_What the exercise asks_: Once you find the line containing "Turnier des Merkur", please retype it and every line after it to the end of the entries, exactly and with nothing added.

[Records contained in a dataset]
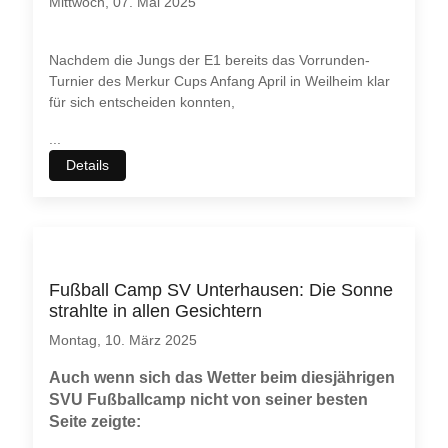
Mittwoch, 07. Mai 2025
Nachdem die Jungs der E1 bereits das Vorrunden-
Turnier des Merkur Cups Anfang April in Weilheim klar
für sich entscheiden konnten,
...
Details
Fußball Camp SV Unterhausen: Die Sonne
strahlte in allen Gesichtern
Montag, 10. März 2025
Auch wenn sich das Wetter beim diesjährigen
SVU Fußballcamp nicht von seiner besten
Seite zeigte:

_Solved exercise_:
Turnier des Merkur Cups Anfang April in Weilheim klar
für sich entscheiden konnten,
...
Details
Fußball Camp SV Unterhausen: Die Sonne
strahlte in allen Gesichtern
Montag, 10. März 2025
Auch wenn sich das Wetter beim diesjährigen
SVU Fußballcamp nicht von seiner besten
Seite zeigte:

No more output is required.